• [Collection entries]
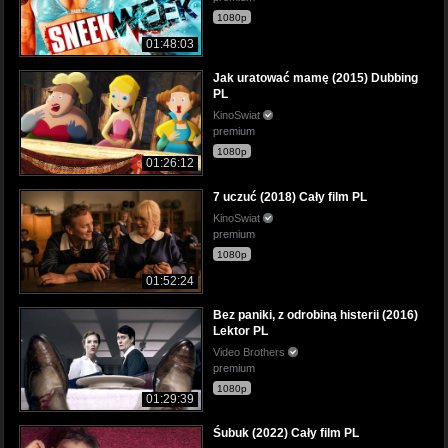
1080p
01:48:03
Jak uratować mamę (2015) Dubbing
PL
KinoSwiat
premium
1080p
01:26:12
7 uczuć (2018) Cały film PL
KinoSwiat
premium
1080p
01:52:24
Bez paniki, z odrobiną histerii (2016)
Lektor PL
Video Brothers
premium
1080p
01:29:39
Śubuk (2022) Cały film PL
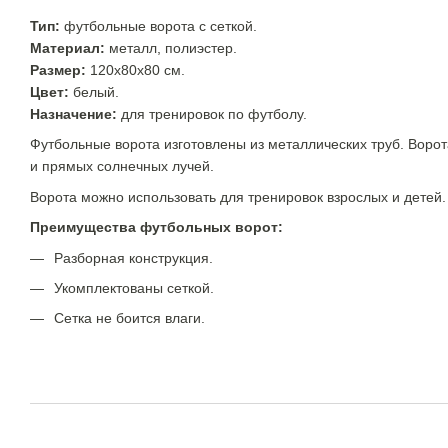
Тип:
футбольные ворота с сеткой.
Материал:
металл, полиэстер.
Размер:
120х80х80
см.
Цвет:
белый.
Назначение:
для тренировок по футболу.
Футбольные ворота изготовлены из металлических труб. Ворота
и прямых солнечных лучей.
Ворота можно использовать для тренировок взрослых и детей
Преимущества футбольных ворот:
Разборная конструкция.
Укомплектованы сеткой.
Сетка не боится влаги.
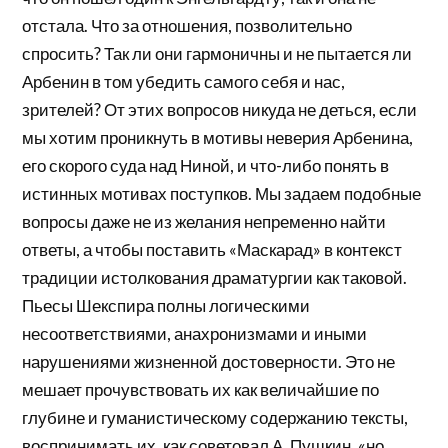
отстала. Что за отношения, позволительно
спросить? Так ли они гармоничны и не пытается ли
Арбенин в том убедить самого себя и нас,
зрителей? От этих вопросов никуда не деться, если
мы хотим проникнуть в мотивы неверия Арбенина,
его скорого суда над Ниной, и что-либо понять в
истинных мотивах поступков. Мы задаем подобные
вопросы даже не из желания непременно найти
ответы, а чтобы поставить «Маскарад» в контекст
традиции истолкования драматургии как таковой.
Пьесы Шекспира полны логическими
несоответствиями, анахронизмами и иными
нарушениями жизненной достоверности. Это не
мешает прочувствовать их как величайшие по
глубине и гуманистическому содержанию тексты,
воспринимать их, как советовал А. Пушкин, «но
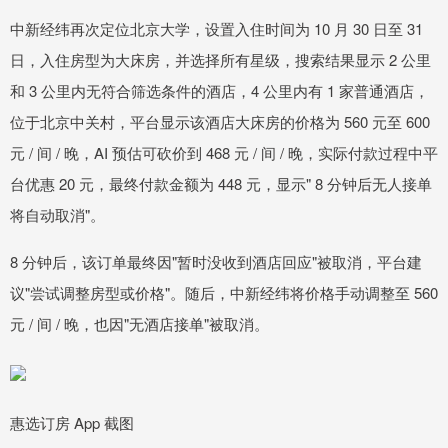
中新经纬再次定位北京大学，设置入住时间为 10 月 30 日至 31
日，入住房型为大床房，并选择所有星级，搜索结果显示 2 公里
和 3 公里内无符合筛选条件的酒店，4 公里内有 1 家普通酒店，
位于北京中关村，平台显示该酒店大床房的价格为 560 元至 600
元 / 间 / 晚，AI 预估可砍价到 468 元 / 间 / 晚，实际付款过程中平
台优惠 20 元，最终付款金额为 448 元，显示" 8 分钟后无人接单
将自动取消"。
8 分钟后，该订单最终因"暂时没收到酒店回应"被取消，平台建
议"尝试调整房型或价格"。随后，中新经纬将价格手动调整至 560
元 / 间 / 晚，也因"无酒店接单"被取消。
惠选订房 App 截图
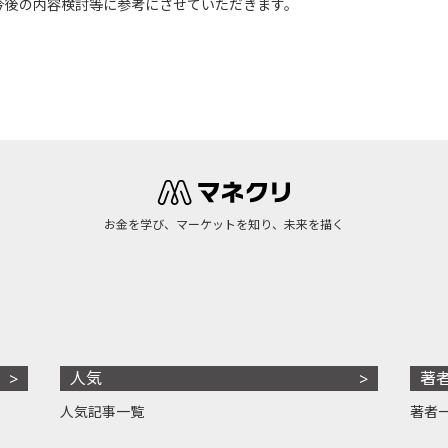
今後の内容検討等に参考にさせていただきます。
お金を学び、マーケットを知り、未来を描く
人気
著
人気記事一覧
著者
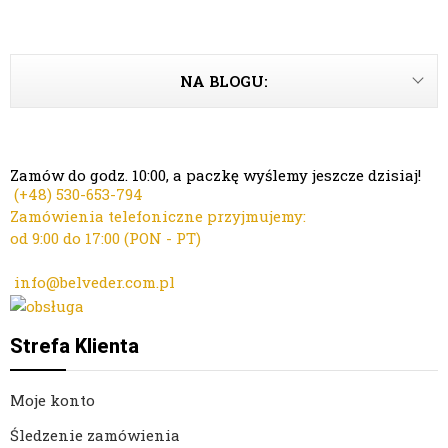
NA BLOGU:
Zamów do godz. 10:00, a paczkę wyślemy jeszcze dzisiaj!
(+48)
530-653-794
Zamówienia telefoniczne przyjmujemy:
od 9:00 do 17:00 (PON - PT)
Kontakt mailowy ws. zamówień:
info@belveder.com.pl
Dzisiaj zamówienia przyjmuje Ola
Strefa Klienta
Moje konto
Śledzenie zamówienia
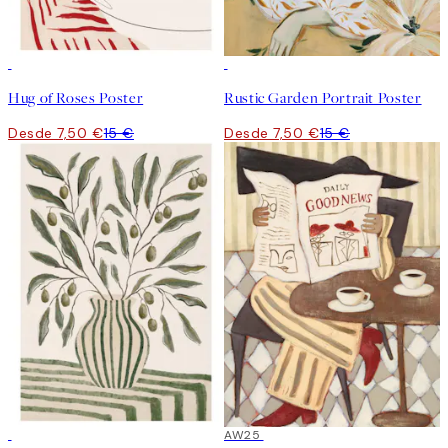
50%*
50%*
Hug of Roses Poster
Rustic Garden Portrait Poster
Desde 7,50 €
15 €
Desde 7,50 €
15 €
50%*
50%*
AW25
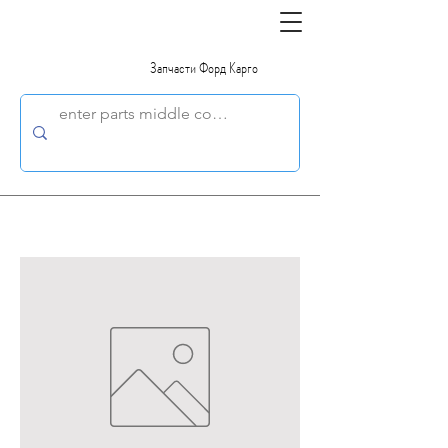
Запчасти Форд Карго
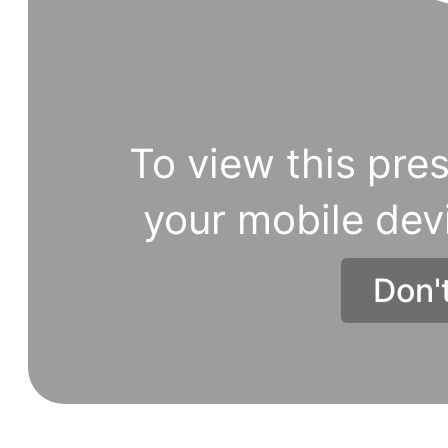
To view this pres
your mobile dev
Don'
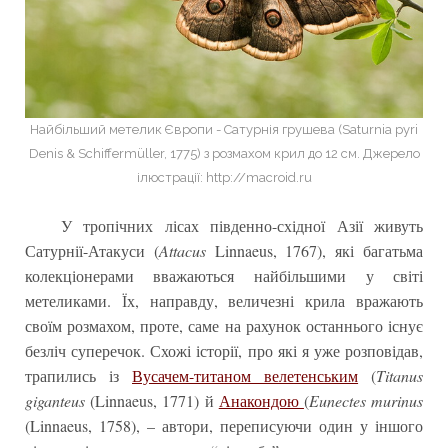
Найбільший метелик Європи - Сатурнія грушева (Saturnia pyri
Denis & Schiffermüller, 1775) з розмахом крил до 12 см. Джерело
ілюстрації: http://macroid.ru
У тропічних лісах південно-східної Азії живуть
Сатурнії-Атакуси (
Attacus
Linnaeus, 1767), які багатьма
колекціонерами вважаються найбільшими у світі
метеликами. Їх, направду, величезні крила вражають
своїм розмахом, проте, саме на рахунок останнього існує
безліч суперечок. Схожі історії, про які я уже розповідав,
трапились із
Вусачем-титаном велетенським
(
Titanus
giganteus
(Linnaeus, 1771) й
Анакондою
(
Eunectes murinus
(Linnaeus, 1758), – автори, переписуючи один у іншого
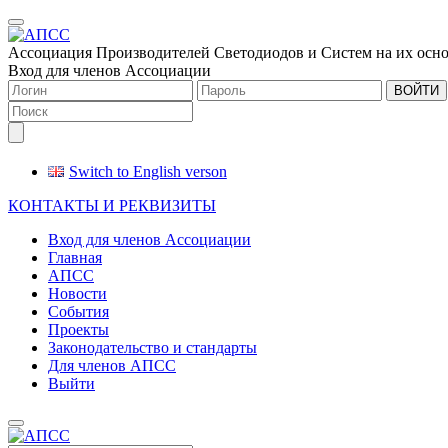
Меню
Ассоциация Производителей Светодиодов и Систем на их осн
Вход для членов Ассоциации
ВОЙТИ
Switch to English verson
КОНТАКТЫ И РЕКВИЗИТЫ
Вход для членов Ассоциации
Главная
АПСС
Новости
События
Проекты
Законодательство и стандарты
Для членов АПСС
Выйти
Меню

• [Work to be completed] The response must consist of the entries above exactly as they stand, minus any pictures.

• [Exercise answer]
1080p
01:48:03
Jak uratować mamę (2015) Dubbing
PL
KinoSwiat
premium
1080p
01:26:12
7 uczuć (2018) Cały film PL
KinoSwiat
premium
1080p
01:52:24
Bez paniki, z odrobiną histerii (2016)
Lektor PL
Video Brothers
premium
1080p
01:29:39
Śubuk (2022) Cały film PL
Тип:
футбольные ворота с сеткой.
Материал:
металл, полиэстер.
Размер:
120х80х80
см.
Цвет:
белый.
Назначение:
для тренировок по футболу.
Футбольные ворота изготовлены из металлических труб. Ворота
и прямых солнечных лучей.
Ворота можно использовать для тренировок взрослых и детей
Преимущества футбольных ворот:
Разборная конструкция.
Укомплектованы сеткой.
Сетка не боится влаги.
отстала. Что за отношения, позволительно
спросить? Так ли они гармоничны и не пытается ли
Арбенин в том убедить самого себя и нас,
зрителей? От этих вопросов никуда не деться, если
мы хотим проникнуть в мотивы неверия Арбенина,
его скорого суда над Ниной, и что-либо понять в
истинных мотивах поступков. Мы задаем подобные
вопросы даже не из желания непременно найти
ответы, а чтобы поставить «Маскарад» в контекст
традиции истолкования драматургии как таковой.
Пьесы Шекспира полны логическими
несоответствиями, анахронизмами и иными
нарушениями жизненной достоверности. Это не
мешает прочувствовать их как величайшие по
глубине и гуманистическому содержанию тексты,
воспринимать их, как советовал А. Пушкин, «но
中新经纬再次定位北京大学，设置入住时间为 10 月 30 日至 31
日，入住房型为大床房，并选择所有星级，搜索结果显示 2 公里
和 3 公里内无符合筛选条件的酒店，4 公里内有 1 家普通酒店，
位于北京中关村，平台显示该酒店大床房的价格为 560 元至 600
元 / 间 / 晚，AI 预估可砍价到 468 元 / 间 / 晚，实际付款过程中平
台优惠 20 元，最终付款金额为 448 元，显示" 8 分钟后无人接单
将自动取消"。
8 分钟后，该订单最终因"暂时没收到酒店回应"被取消，平台建
议"尝试调整房型或价格"。随后，中新经纬将价格手动调整至 560
元 / 间 / 晚，也因"无酒店接单"被取消。
惠选订房 App 截图
今後の内容検討等に参考にさせていただきます。
お金を学び、マーケットを知り、未来を描く
人気
著
人気記事一覧
著者
NA BLOGU:
Zamów do godz. 10:00, a paczkę wyślemy jeszcze dzisiaj!
(+48)
530-653-794
Zamówienia telefoniczne przyjmujemy:
od 9:00 do 17:00 (PON - PT)
Kontakt mailowy ws. zamówień:
info@belveder.com.pl
Dzisiaj zamówienia przyjmuje Ola
Strefa Klienta
Moje konto
Śledzenie zamówienia
50%*
50%*
Hug of Roses Poster
Rustic Garden Portrait Poster
Desde 7,50 €
15 €
Desde 7,50 €
15 €
50%*
50%*
AW25
Запчасти Форд Карго
To view this pres
your mobile dev
Don'
Найбільший метелик Європи - Сатурнія грушева (Saturnia pyri
Denis & Schiffermüller, 1775) з розмахом крил до 12 см. Джерело
ілюстрації: http://macroid.ru
У тропічних лісах південно-східної Азії живуть
Сатурнії-Атакуси (
Attacus
Linnaeus, 1767), які багатьма
колекціонерами вважаються найбільшими у світі
метеликами. Їх, направду, величезні крила вражають
своїм розмахом, проте, саме на рахунок останнього існує
безліч суперечок. Схожі історії, про які я уже розповідав,
трапились із
Вусачем-титаном велетенським
(
Titanus
giganteus
(Linnaeus, 1771) й
Анакондою
(
Eunectes murinus
(Linnaeus, 1758), – автори, переписуючи один у іншого
Меню
Ассоциация Производителей Светодиодов и Систем на их осн
Вход для членов Ассоциации
ВОЙТИ
Switch to English verson
КОНТАКТЫ И РЕКВИЗИТЫ
Вход для членов Ассоциации
Главная
АПСС
Новости
События
Проекты
Законодательство и стандарты
Для членов АПСС
Выйти
Меню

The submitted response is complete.